[To do]:
Reproduce every record exactly.
*** Opening Input for this task ***
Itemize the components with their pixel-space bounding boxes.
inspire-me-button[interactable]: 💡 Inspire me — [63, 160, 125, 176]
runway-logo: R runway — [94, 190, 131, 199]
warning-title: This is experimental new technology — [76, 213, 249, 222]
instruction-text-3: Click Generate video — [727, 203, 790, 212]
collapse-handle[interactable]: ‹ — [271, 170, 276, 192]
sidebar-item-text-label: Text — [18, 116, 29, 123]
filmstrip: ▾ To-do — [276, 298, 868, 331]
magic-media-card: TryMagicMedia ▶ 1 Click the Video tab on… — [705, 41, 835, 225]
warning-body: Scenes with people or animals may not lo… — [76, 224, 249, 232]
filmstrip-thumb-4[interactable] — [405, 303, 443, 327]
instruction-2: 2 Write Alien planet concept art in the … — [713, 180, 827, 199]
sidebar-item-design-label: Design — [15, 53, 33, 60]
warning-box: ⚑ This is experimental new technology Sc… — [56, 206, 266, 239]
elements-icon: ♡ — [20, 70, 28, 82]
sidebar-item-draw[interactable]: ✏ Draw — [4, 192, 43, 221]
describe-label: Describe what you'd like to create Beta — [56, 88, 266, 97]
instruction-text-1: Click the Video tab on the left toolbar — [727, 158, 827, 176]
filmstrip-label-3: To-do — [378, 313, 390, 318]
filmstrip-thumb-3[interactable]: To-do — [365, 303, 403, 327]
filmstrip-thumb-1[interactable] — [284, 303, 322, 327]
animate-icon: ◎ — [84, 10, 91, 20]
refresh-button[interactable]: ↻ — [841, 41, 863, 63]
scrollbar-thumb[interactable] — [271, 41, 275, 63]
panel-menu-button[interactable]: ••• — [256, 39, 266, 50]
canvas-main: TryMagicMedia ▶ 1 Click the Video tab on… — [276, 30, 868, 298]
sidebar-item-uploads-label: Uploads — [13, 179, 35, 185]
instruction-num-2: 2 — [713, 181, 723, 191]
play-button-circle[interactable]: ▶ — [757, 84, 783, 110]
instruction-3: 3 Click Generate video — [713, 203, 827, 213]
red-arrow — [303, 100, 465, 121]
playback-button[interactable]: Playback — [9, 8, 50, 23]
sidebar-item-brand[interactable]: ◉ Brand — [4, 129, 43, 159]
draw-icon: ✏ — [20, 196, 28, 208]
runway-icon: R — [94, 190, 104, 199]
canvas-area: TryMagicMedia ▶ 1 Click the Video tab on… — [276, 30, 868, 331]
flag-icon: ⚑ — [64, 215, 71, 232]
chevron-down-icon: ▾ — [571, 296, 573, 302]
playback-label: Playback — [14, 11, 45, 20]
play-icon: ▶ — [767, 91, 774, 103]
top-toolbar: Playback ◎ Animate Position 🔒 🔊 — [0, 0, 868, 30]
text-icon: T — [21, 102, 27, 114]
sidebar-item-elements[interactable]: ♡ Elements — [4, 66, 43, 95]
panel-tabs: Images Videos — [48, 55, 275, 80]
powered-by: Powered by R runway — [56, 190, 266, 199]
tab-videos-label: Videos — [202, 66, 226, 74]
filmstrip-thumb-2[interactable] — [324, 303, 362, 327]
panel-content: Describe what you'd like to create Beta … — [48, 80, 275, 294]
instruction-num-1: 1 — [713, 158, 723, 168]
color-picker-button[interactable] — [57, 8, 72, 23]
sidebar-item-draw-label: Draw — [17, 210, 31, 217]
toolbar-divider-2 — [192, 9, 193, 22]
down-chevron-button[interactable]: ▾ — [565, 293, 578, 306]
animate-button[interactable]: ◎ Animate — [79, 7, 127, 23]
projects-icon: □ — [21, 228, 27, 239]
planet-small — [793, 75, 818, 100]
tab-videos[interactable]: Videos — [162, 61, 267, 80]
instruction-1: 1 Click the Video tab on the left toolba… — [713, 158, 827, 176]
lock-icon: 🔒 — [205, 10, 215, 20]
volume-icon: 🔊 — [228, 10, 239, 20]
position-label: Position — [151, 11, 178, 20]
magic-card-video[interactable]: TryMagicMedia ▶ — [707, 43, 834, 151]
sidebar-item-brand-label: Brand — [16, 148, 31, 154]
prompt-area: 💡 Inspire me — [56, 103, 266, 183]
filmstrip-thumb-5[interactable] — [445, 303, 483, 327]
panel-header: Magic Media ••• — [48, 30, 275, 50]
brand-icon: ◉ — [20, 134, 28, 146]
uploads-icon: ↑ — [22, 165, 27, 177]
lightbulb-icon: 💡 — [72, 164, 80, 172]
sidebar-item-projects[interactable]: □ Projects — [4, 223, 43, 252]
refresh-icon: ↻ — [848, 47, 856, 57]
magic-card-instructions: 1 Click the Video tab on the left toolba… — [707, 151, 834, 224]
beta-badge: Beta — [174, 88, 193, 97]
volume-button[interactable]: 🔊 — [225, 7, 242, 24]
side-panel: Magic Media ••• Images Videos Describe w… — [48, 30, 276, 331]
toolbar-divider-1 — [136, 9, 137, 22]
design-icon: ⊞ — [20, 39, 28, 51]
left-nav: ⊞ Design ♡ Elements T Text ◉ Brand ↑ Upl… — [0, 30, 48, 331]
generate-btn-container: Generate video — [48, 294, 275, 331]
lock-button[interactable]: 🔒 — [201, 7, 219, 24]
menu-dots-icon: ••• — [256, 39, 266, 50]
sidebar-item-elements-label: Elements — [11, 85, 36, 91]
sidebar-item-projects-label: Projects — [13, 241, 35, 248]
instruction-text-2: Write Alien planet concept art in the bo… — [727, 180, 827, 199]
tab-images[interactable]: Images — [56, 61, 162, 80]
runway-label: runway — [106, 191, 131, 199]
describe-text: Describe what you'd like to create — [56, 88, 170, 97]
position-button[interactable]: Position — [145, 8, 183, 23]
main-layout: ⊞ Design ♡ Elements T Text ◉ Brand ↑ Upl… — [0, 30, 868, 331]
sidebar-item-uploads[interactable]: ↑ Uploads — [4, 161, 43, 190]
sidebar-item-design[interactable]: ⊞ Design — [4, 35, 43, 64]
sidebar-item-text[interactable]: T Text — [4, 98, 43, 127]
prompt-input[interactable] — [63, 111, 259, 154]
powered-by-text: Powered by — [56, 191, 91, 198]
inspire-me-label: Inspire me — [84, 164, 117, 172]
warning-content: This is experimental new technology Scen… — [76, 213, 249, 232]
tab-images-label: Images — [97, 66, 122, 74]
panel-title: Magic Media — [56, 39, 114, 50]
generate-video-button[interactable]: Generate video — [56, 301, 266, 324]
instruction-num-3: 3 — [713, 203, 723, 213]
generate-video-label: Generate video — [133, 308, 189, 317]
*** Closing Input for this task ***
[Answer]:
Itemize the components with their pixel-space bounding boxes.
inspire-me-button[interactable]: 💡 Inspire me — [63, 160, 125, 176]
runway-logo: R runway — [94, 190, 131, 199]
warning-title: This is experimental new technology — [76, 213, 249, 222]
instruction-text-3: Click Generate video — [727, 203, 790, 212]
collapse-handle[interactable]: ‹ — [271, 170, 276, 192]
sidebar-item-text-label: Text — [18, 116, 29, 123]
filmstrip: ▾ To-do — [276, 298, 868, 331]
magic-media-card: TryMagicMedia ▶ 1 Click the Video tab on… — [705, 41, 835, 225]
warning-body: Scenes with people or animals may not lo… — [76, 224, 249, 232]
filmstrip-thumb-4[interactable] — [405, 303, 443, 327]
instruction-2: 2 Write Alien planet concept art in the … — [713, 180, 827, 199]
sidebar-item-design-label: Design — [15, 53, 33, 60]
warning-box: ⚑ This is experimental new technology Sc… — [56, 206, 266, 239]
elements-icon: ♡ — [20, 70, 28, 82]
sidebar-item-draw[interactable]: ✏ Draw — [4, 192, 43, 221]
describe-label: Describe what you'd like to create Beta — [56, 88, 266, 97]
instruction-text-1: Click the Video tab on the left toolbar — [727, 158, 827, 176]
filmstrip-label-3: To-do — [378, 313, 390, 318]
filmstrip-thumb-3[interactable]: To-do — [365, 303, 403, 327]
filmstrip-thumb-1[interactable] — [284, 303, 322, 327]
animate-icon: ◎ — [84, 10, 91, 20]
refresh-button[interactable]: ↻ — [841, 41, 863, 63]
scrollbar-thumb[interactable] — [271, 41, 275, 63]
panel-menu-button[interactable]: ••• — [256, 39, 266, 50]
canvas-main: TryMagicMedia ▶ 1 Click the Video tab on… — [276, 30, 868, 298]
sidebar-item-uploads-label: Uploads — [13, 179, 35, 185]
instruction-num-2: 2 — [713, 181, 723, 191]
play-button-circle[interactable]: ▶ — [757, 84, 783, 110]
instruction-3: 3 Click Generate video — [713, 203, 827, 213]
red-arrow — [303, 100, 465, 121]
playback-button[interactable]: Playback — [9, 8, 50, 23]
sidebar-item-brand[interactable]: ◉ Brand — [4, 129, 43, 159]
draw-icon: ✏ — [20, 196, 28, 208]
runway-icon: R — [94, 190, 104, 199]
canvas-area: TryMagicMedia ▶ 1 Click the Video tab on… — [276, 30, 868, 331]
flag-icon: ⚑ — [64, 215, 71, 232]
chevron-down-icon: ▾ — [571, 296, 573, 302]
playback-label: Playback — [14, 11, 45, 20]
play-icon: ▶ — [767, 91, 774, 103]
top-toolbar: Playback ◎ Animate Position 🔒 🔊 — [0, 0, 868, 30]
text-icon: T — [21, 102, 27, 114]
sidebar-item-elements[interactable]: ♡ Elements — [4, 66, 43, 95]
panel-tabs: Images Videos — [48, 55, 275, 80]
powered-by: Powered by R runway — [56, 190, 266, 199]
tab-videos-label: Videos — [202, 66, 226, 74]
filmstrip-thumb-2[interactable] — [324, 303, 362, 327]
panel-content: Describe what you'd like to create Beta … — [48, 80, 275, 294]
instruction-num-1: 1 — [713, 158, 723, 168]
color-picker-button[interactable] — [57, 8, 72, 23]
sidebar-item-draw-label: Draw — [17, 210, 31, 217]
toolbar-divider-2 — [192, 9, 193, 22]
down-chevron-button[interactable]: ▾ — [565, 293, 578, 306]
animate-button[interactable]: ◎ Animate — [79, 7, 127, 23]
projects-icon: □ — [21, 228, 27, 239]
planet-small — [793, 75, 818, 100]
tab-videos[interactable]: Videos — [162, 61, 267, 80]
instruction-1: 1 Click the Video tab on the left toolba… — [713, 158, 827, 176]
lock-icon: 🔒 — [205, 10, 215, 20]
volume-icon: 🔊 — [228, 10, 239, 20]
position-label: Position — [151, 11, 178, 20]
magic-card-video[interactable]: TryMagicMedia ▶ — [707, 43, 834, 151]
sidebar-item-brand-label: Brand — [16, 148, 31, 154]
prompt-area: 💡 Inspire me — [56, 103, 266, 183]
filmstrip-thumb-5[interactable] — [445, 303, 483, 327]
panel-header: Magic Media ••• — [48, 30, 275, 50]
brand-icon: ◉ — [20, 134, 28, 146]
uploads-icon: ↑ — [22, 165, 27, 177]
lightbulb-icon: 💡 — [72, 164, 80, 172]
sidebar-item-projects[interactable]: □ Projects — [4, 223, 43, 252]
refresh-icon: ↻ — [848, 47, 856, 57]
magic-card-instructions: 1 Click the Video tab on the left toolba… — [707, 151, 834, 224]
beta-badge: Beta — [174, 88, 193, 97]
volume-button[interactable]: 🔊 — [225, 7, 242, 24]
side-panel: Magic Media ••• Images Videos Describe w… — [48, 30, 276, 331]
toolbar-divider-1 — [136, 9, 137, 22]
design-icon: ⊞ — [20, 39, 28, 51]
left-nav: ⊞ Design ♡ Elements T Text ◉ Brand ↑ Upl… — [0, 30, 48, 331]
generate-btn-container: Generate video — [48, 294, 275, 331]
lock-button[interactable]: 🔒 — [201, 7, 219, 24]
menu-dots-icon: ••• — [256, 39, 266, 50]
sidebar-item-elements-label: Elements — [11, 85, 36, 91]
sidebar-item-projects-label: Projects — [13, 241, 35, 248]
instruction-text-2: Write Alien planet concept art in the bo… — [727, 180, 827, 199]
tab-images[interactable]: Images — [56, 61, 162, 80]
runway-label: runway — [106, 191, 131, 199]
describe-text: Describe what you'd like to create — [56, 88, 170, 97]
position-button[interactable]: Position — [145, 8, 183, 23]
main-layout: ⊞ Design ♡ Elements T Text ◉ Brand ↑ Upl… — [0, 30, 868, 331]
sidebar-item-uploads[interactable]: ↑ Uploads — [4, 161, 43, 190]
sidebar-item-design[interactable]: ⊞ Design — [4, 35, 43, 64]
sidebar-item-text[interactable]: T Text — [4, 98, 43, 127]
prompt-input[interactable] — [63, 111, 259, 154]
powered-by-text: Powered by — [56, 191, 91, 198]
inspire-me-label: Inspire me — [84, 164, 117, 172]
warning-content: This is experimental new technology Scen… — [76, 213, 249, 232]
tab-images-label: Images — [97, 66, 122, 74]
panel-title: Magic Media — [56, 39, 114, 50]
generate-video-button[interactable]: Generate video — [56, 301, 266, 324]
instruction-num-3: 3 — [713, 203, 723, 213]
generate-video-label: Generate video — [133, 308, 189, 317]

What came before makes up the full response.